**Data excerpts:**
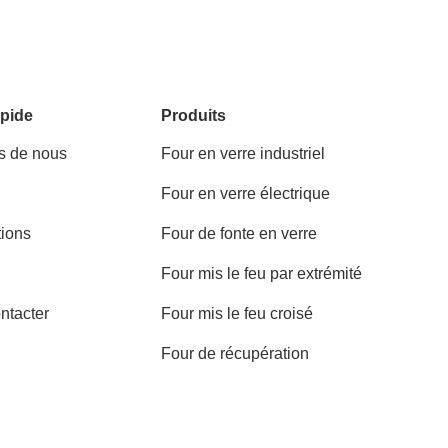
pide
Produits
s de nous
Four en verre industriel
Four en verre électrique
tions
Four de fonte en verre
Four mis le feu par extrémité
ntacter
Four mis le feu croisé
Four de récupération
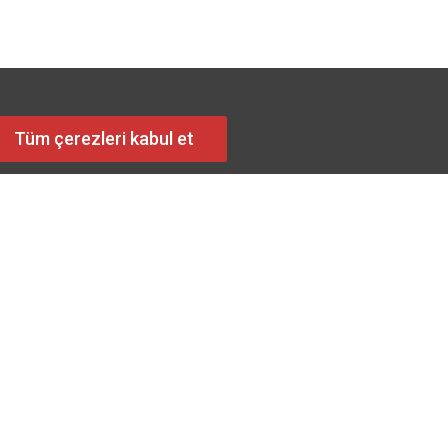
Tüm çerezleri kabul et
osyal Medya Hesaplarımız
syal medya ağlarından bizi takip edin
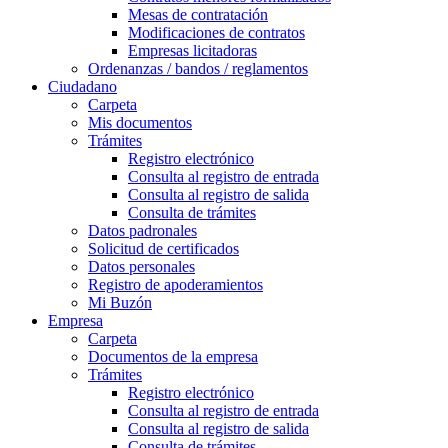
Mesas de contratación
Modificaciones de contratos
Empresas licitadoras
Ordenanzas / bandos / reglamentos
Ciudadano
Carpeta
Mis documentos
Trámites
Registro electrónico
Consulta al registro de entrada
Consulta al registro de salida
Consulta de trámites
Datos padronales
Solicitud de certificados
Datos personales
Registro de apoderamientos
Mi Buzón
Empresa
Carpeta
Documentos de la empresa
Trámites
Registro electrónico
Consulta al registro de entrada
Consulta al registro de salida
Consulta de trámites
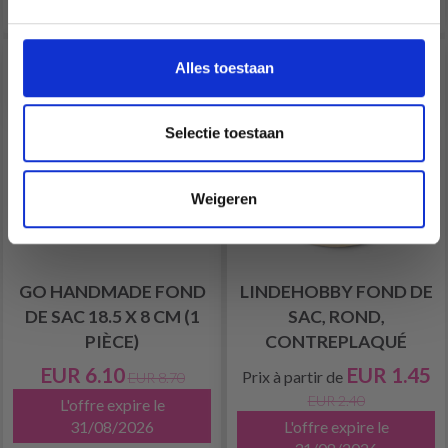
aanbiedingen en kortingen in het
Nederlands?
29% de réduction
40% de réduction
Ja, graag!
Alles toestaan
Selectie toestaan
Weigeren
GO HANDMADE FOND
LINDEHOBBY FOND DE
DE SAC 18.5 X 8 CM (1
SAC, ROND,
PIÈCE)
CONTREPLAQUÉ
EUR 6.10
EUR 1.45
Prix à partir de
EUR 8.70
EUR 2.40
L'offre expire le
31/08/2026
L'offre expire le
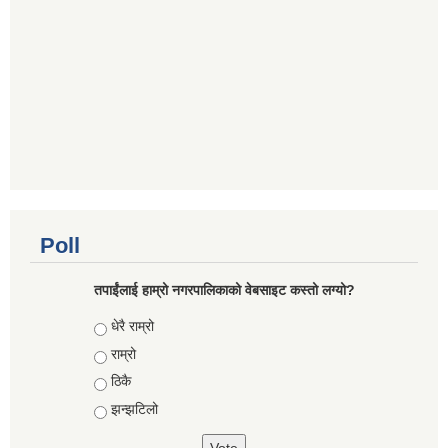
Poll
तपाईंलाई हाम्रो नगरपालिकाको वेबसाइट कस्तो लग्यो?
Choices
धेरै राम्रो
राम्रो
ठिकै
झन्झटिलो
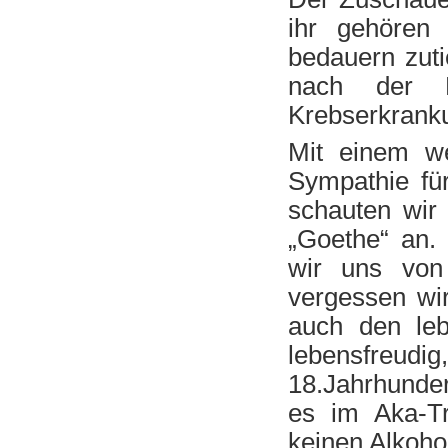
ihr gehören
bedauern zuti
nach der F
Krebserkranku
Mit einem we
Sympathie fü
schauten wir
„Goethe“ an. 
wir uns von
vergessen wir
auch den le
lebensfreud
18.Jahrhunder
es im Aka-Tr
keinen Alkohol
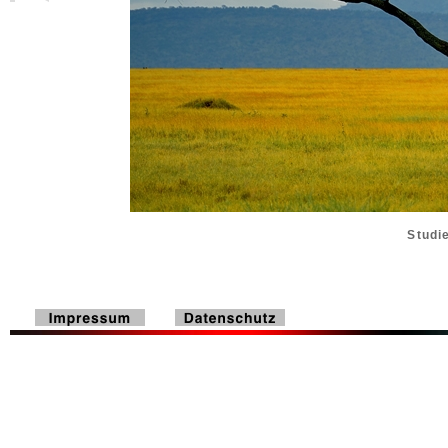
Studi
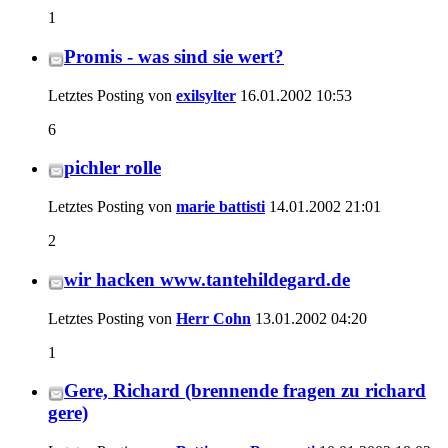
1
Promis - was sind sie wert?
Letztes Posting von
exilsylter
16.01.2002
10:53
6
pichler rolle
Letztes Posting von
marie battisti
14.01.2002
21:01
2
wir hacken www.tantehildegard.de
Letztes Posting von
Herr Cohn
13.01.2002
04:20
1
Gere, Richard (brennende fragen zu richard
gere)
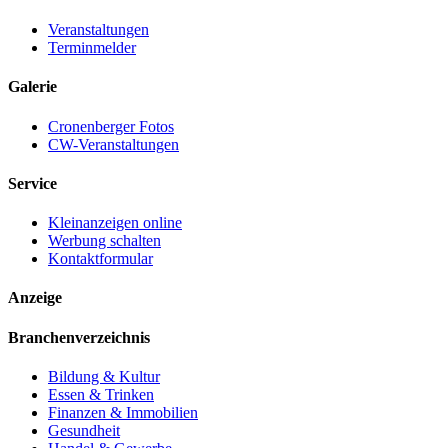
Veranstaltungen
Terminmelder
Galerie
Cronenberger Fotos
CW-Veranstaltungen
Service
Kleinanzeigen online
Werbung schalten
Kontaktformular
Anzeige
Branchenverzeichnis
Bildung & Kultur
Essen & Trinken
Finanzen & Immobilien
Gesundheit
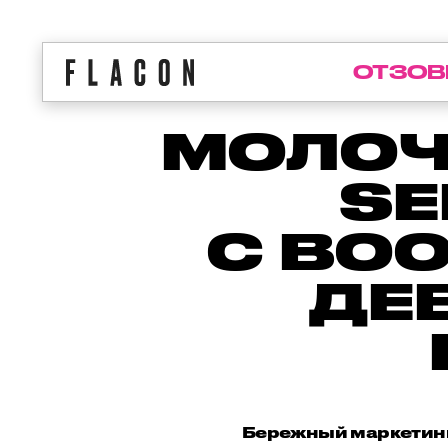
ОТЗОВ
МОЛОЧ
SE
С ВО
ДЕ
Бережный маркетинг 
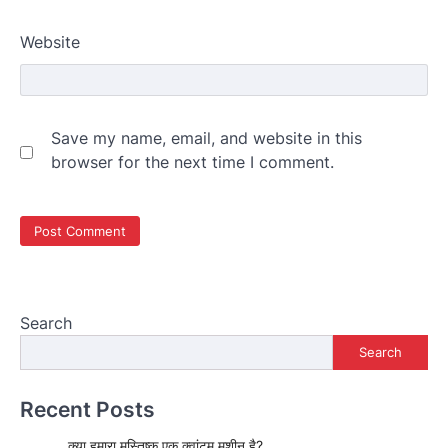
Website
Save my name, email, and website in this
browser for the next time I comment.
Search
Search
Recent Posts
क्या हमारा मस्तिष्क एक क्वांटम मशीन है?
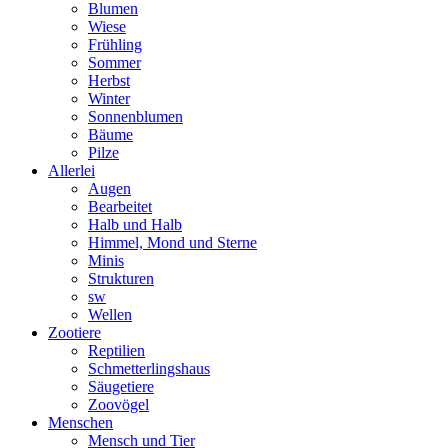
Blumen
Wiese
Frühling
Sommer
Herbst
Winter
Sonnenblumen
Bäume
Pilze
Allerlei
Augen
Bearbeitet
Halb und Halb
Himmel, Mond und Sterne
Minis
Strukturen
sw
Wellen
Zootiere
Reptilien
Schmetterlingshaus
Säugetiere
Zoovögel
Menschen
Mensch und Tier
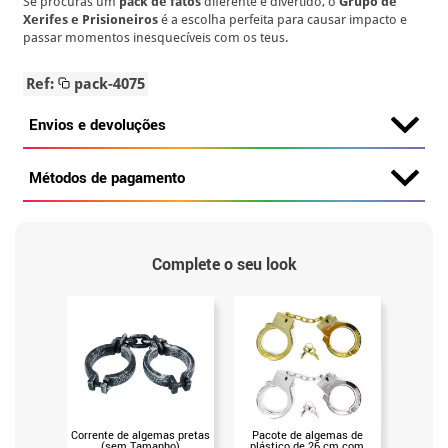
Se procuras um
pack de fatos
diferente e divertido, o
Grupo de
Xerifes e Prisioneiros
é a escolha perfeita para causar impacto e
passar momentos inesquecíveis com os teus.
Ref:
pack-4075
Envios e devoluções
Métodos de pagamento
Complete o seu look
Corrente de algemas pretas
Pacote de algemas de
Manilha
(sem Tamanho)
plástico de 26 cm com
três pon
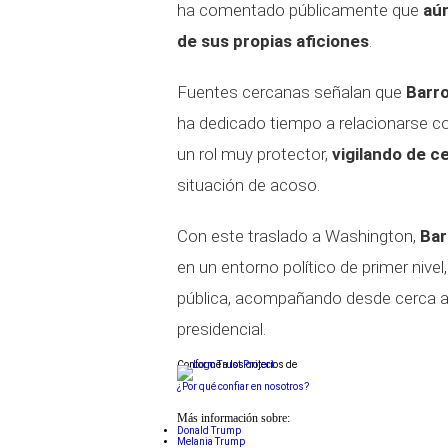
ha comentado públicamente que
aún
de sus propias aficiones
.
Fuentes cercanas señalan que
Barr
ha dedicado tiempo a relacionarse co
un rol muy protector,
vigilando de c
situación de acoso.
Con este traslado a Washington,
Bar
en un entorno político de primer nive
pública, acompañando desde cerca a
presidencial.
Conforme a los criterios de
¿Por qué confiar en nosotros?
Más información sobre:
Donald Trump
Melania Trump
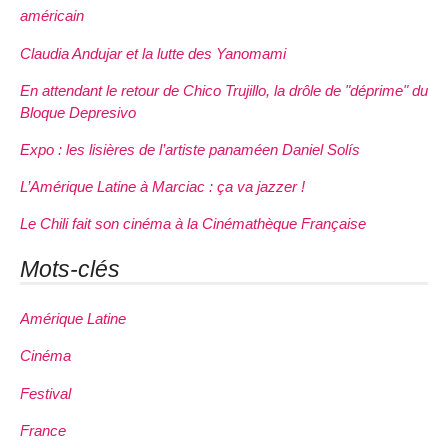
américain
Claudia Andujar et la lutte des Yanomami
En attendant le retour de Chico Trujillo, la drôle de "déprime" du
Bloque Depresivo
Expo : les lisières de l’artiste panaméen Daniel Solís
L’Amérique Latine à Marciac : ça va jazzer !
Le Chili fait son cinéma à la Cinémathèque Française
Mots-clés
Amérique Latine
Cinéma
Festival
France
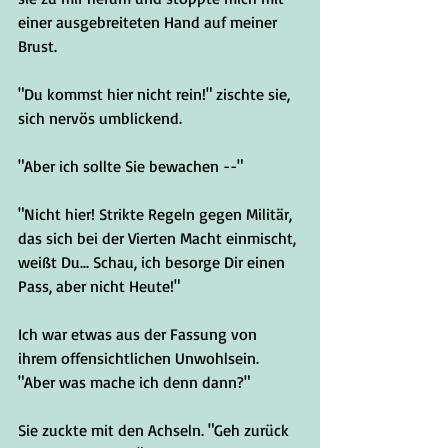
einer ausgebreiteten Hand auf meiner 
Brust.
"Du kommst hier nicht rein!" zischte sie, 
sich nervös umblickend.
"Aber ich sollte Sie bewachen --"
"Nicht hier! Strikte Regeln gegen Militär, 
das sich bei der Vierten Macht einmischt, 
weißt Du... Schau, ich besorge Dir einen 
Pass, aber nicht Heute!"
Ich war etwas aus der Fassung von 
ihrem offensichtlichen Unwohlsein. 
"Aber was mache ich denn dann?"
Sie zuckte mit den Achseln. "Geh zurück 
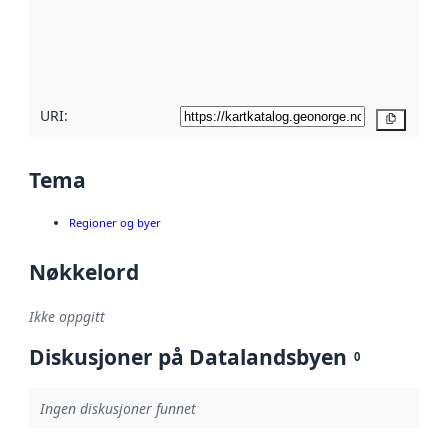
Les mer om
metadatakvalitet
her
URI:
Kopier
Tema
Regioner og byer
Nøkkelord
Ikke oppgitt
Diskusjoner på Datalandsbyen
0
Ingen diskusjoner funnet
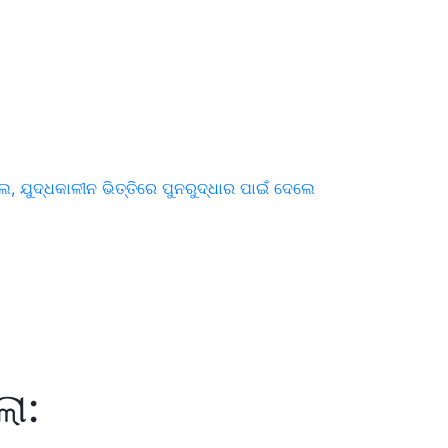
େ, ଯୁଦ୍ଧକାଳୀନ ଭିତ୍ତିରେ ପୁନରୁଦ୍ଧାର ପାଇଁ ଦେଲେ
ା:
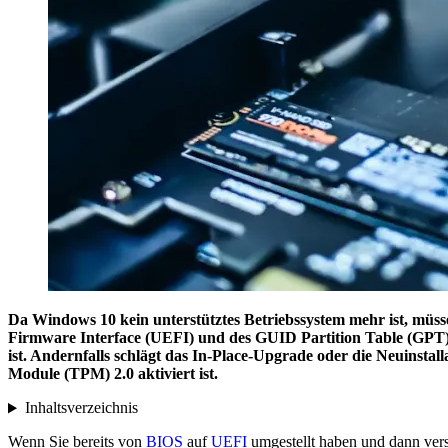
Da Windows 10 kein unterstütztes Betriebssystem mehr ist, müss
Firmware Interface (UEFI) und des GUID Partition Table (GPT)-L
ist. Andernfalls schlägt das In-Place-Upgrade oder die Neuinst
Module (TPM) 2.0 aktiviert ist.
Inhaltsverzeichnis
Wenn Sie bereits von
BIOS
auf
UEFI
umgestellt haben und dann ver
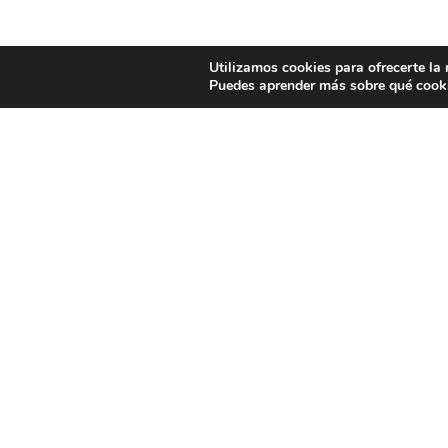
Utilizamos cookies para ofrecerte la
Puedes aprender más sobre qué cooki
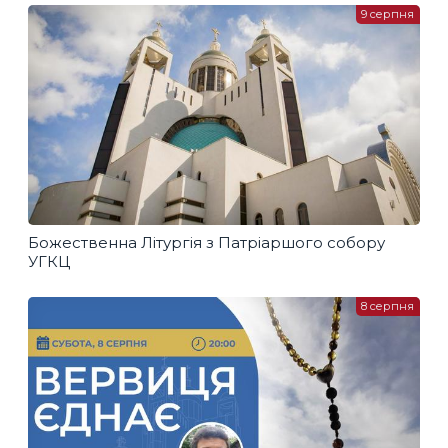
9 серпня
Божественна Літургія з Патріаршого собору
УГКЦ
8 серпня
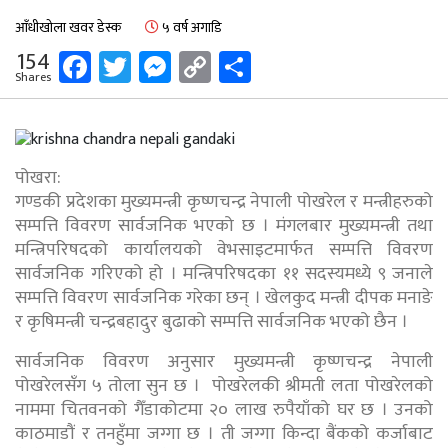
आँधीखोला खवर डेस्क
५ वर्ष अगाडि
Facebook
Twitter
Messenger
Copy
Share
154
Shares
Link
पोखरा:
गण्डकी प्रदेशका मुख्यमन्त्री कृष्णचन्द्र नेपाली पोखरेल र मन्त्रीहरुको
सम्पत्ति विवरण सार्वजनिक भएको छ । मंगलबार मुख्यमन्त्री तथा
मन्त्रिपरिषदको कार्यालयको वेभसाइटमार्फत सम्पत्ति विवरण
सार्वजनिक गरिएको हो । मन्त्रिपरिषदका ११ सदस्यमध्ये ९ जनाले
सम्पत्ति विवरण सार्वजनिक गरेका छन् । खेलकुद मन्त्री दीपक मनाङे
र कृषिमन्त्री चन्द्रबहादुर बुढाको सम्पत्ति सार्वजनिक भएको छैन ।
सार्वजनिक विवरण अनुसार मुख्यमन्त्री कृष्णचन्द्र नेपाली
पोखरेलसँग ५ तोला सुन छ । पोखरेलकी श्रीमती लता पोखरेलको
नाममा चितवनको गैँडाकोटमा २० लाख रुपैयाँको घर छ । उनको
काठमाडौं र तनहुँमा जग्गा छ । ती जग्गा किन्दा बैंकको कर्जाबाट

**WORK TO COMPLETE:**
Leave the pictures out and output the rest of the data word for word.

**TASK RESPONSE:**
pide
Produits
s de nous
Four en verre industriel
Four en verre électrique
tions
Four de fonte en verre
Four mis le feu par extrémité
ntacter
Four mis le feu croisé
Four de récupération
Tüm çerezleri kabul et
osyal Medya Hesaplarımız
syal medya ağlarından bizi takip edin
Mesas de contratación
Modificaciones de contratos
Empresas licitadoras
Ordenanzas / bandos / reglamentos
Ciudadano
Carpeta
Mis documentos
Trámites
Registro electrónico
Consulta al registro de entrada
Consulta al registro de salida
Consulta de trámites
Datos padronales
Solicitud de certificados
Datos personales
Registro de apoderamientos
Mi Buzón
Empresa
Carpeta
Documentos de la empresa
Trámites
Registro electrónico
Consulta al registro de entrada
Consulta al registro de salida
Consulta de trámites
aanbiedingen en kortingen in het
Nederlands?
29% de réduction
40% de réduction
Ja, graag!
Alles toestaan
Selectie toestaan
Weigeren
GO HANDMADE FOND
LINDEHOBBY FOND DE
DE SAC 18.5 X 8 CM (1
SAC, ROND,
PIÈCE)
CONTREPLAQUÉ
EUR 6.10
EUR 1.45
Prix à partir de
EUR 8.70
EUR 2.40
L'offre expire le
31/08/2026
L'offre expire le
Poll
तपाईंलाई हाम्रो नगरपालिकाको वेबसाइट कस्तो लग्यो?
Choices
धेरै राम्रो
राम्रो
ठिकै
झन्झटिलो
ihr gehören
bedauern zuti
nach der F
Krebserkranku
Mit einem we
Sympathie fü
schauten wir
„Goethe“ an. 
wir uns von
vergessen wir
auch den le
lebensfreud
18.Jahrhunder
es im Aka-Tr
keinen Alkohol
Studi
1
Promis - was sind sie wert?
Letztes Posting von
exilsylter
16.01.2002
10:53
6
pichler rolle
Letztes Posting von
marie battisti
14.01.2002
21:01
2
wir hacken www.tantehildegard.de
Letztes Posting von
Herr Cohn
13.01.2002
04:20
1
Gere, Richard (brennende fragen zu richard
gere)
Veranstaltungen
Terminmelder
Galerie
Cronenberger Fotos
CW-Veranstaltungen
Service
Kleinanzeigen online
Werbung schalten
Kontaktformular
Anzeige
Branchenverzeichnis
Bildung & Kultur
Essen & Trinken
Finanzen & Immobilien
Gesundheit
ОТЗОВ
МОЛОЧ
SE
С ВО
ДЕ
Бережный маркетинг 
Website
Save my name, email, and website in this
browser for the next time I comment.
Search
Search
Recent Posts
क्या हमारा मस्तिष्क एक क्वांटम मशीन है?
Blumen
Wiese
Frühling
Sommer
Herbst
Winter
Sonnenblumen
Bäume
Pilze
Allerlei
Augen
Bearbeitet
Halb und Halb
Himmel, Mond und Sterne
Minis
Strukturen
sw
Wellen
Zootiere
Reptilien
Schmetterlingshaus
Säugetiere
Zoovögel
Menschen
Mensch und Tier
Se procuras um
pack de fatos
diferente e divertido, o
Grupo de
Xerifes e Prisioneiros
é a escolha perfeita para causar impacto e
passar momentos inesquecíveis com os teus.
Ref:
pack-4075
Envios e devoluções
Métodos de pagamento
Complete o seu look
Corrente de algemas pretas
Pacote de algemas de
Manilha
(sem Tamanho)
plástico de 26 cm com
três pon
ha comentado públicamente que
aún
de sus propias aficiones
.
Fuentes cercanas señalan que
Barr
ha dedicado tiempo a relacionarse co
un rol muy protector,
vigilando de c
situación de acoso.
Con este traslado a Washington,
Bar
en un entorno político de primer nive
pública, acompañando desde cerca a
presidencial.
Conforme a los criterios de
¿Por qué confiar en nosotros?
Más información sobre:
Donald Trump
Melania Trump
américain
Claudia Andujar et la lutte des Yanomami
En attendant le retour de Chico Trujillo, la drôle de "déprime" du
Bloque Depresivo
Expo : les lisières de l’artiste panaméen Daniel Solís
L’Amérique Latine à Marciac : ça va jazzer !
Le Chili fait son cinéma à la Cinémathèque Française
Mots-clés
Amérique Latine
Cinéma
Festival
France
einer ausgebreiteten Hand auf meiner 
Brust.
"Du kommst hier nicht rein!" zischte sie, 
sich nervös umblickend.
"Aber ich sollte Sie bewachen --"
"Nicht hier! Strikte Regeln gegen Militär, 
das sich bei der Vierten Macht einmischt, 
weißt Du... Schau, ich besorge Dir einen 
Pass, aber nicht Heute!"
Ich war etwas aus der Fassung von 
ihrem offensichtlichen Unwohlsein. 
"Aber was mache ich denn dann?"
Sie zuckte mit den Achseln. "Geh zurück 
Les mer om
metadatakvalitet
her
URI:
Kopier
Tema
Regioner og byer
Nøkkelord
Ikke oppgitt
Diskusjoner på Datalandsbyen
0
Ingen diskusjoner funnet
େ, ଯୁଦ୍ଧକାଳୀନ ଭିତ୍ତିରେ ପୁନରୁଦ୍ଧାର ପାଇଁ ଦେଲେ
ା:
Da Windows 10 kein unterstütztes Betriebssystem mehr ist, müss
Firmware Interface (UEFI) und des GUID Partition Table (GPT)-L
ist. Andernfalls schlägt das In-Place-Upgrade oder die Neuinst
Module (TPM) 2.0 aktiviert ist.
Inhaltsverzeichnis
Wenn Sie bereits von
BIOS
auf
UEFI
umgestellt haben und dann ver
Utilizamos cookies para ofrecerte la
Puedes aprender más sobre qué cooki
9 серпня
Божественна Літургія з Патріаршого собору
УГКЦ
8 серпня
आँधीखोला खवर डेस्क
५ वर्ष अगाडि
Facebook
Twitter
Messenger
Copy
Share
154
Shares
Link
पोखरा:
गण्डकी प्रदेशका मुख्यमन्त्री कृष्णचन्द्र नेपाली पोखरेल र मन्त्रीहरुको
सम्पत्ति विवरण सार्वजनिक भएको छ । मंगलबार मुख्यमन्त्री तथा
मन्त्रिपरिषदको कार्यालयको वेभसाइटमार्फत सम्पत्ति विवरण
सार्वजनिक गरिएको हो । मन्त्रिपरिषदका ११ सदस्यमध्ये ९ जनाले
सम्पत्ति विवरण सार्वजनिक गरेका छन् । खेलकुद मन्त्री दीपक मनाङे
र कृषिमन्त्री चन्द्रबहादुर बुढाको सम्पत्ति सार्वजनिक भएको छैन ।
सार्वजनिक विवरण अनुसार मुख्यमन्त्री कृष्णचन्द्र नेपाली
पोखरेलसँग ५ तोला सुन छ । पोखरेलकी श्रीमती लता पोखरेलको
नाममा चितवनको गैँडाकोटमा २० लाख रुपैयाँको घर छ । उनको
काठमाडौं र तनहुँमा जग्गा छ । ती जग्गा किन्दा बैंकको कर्जाबाट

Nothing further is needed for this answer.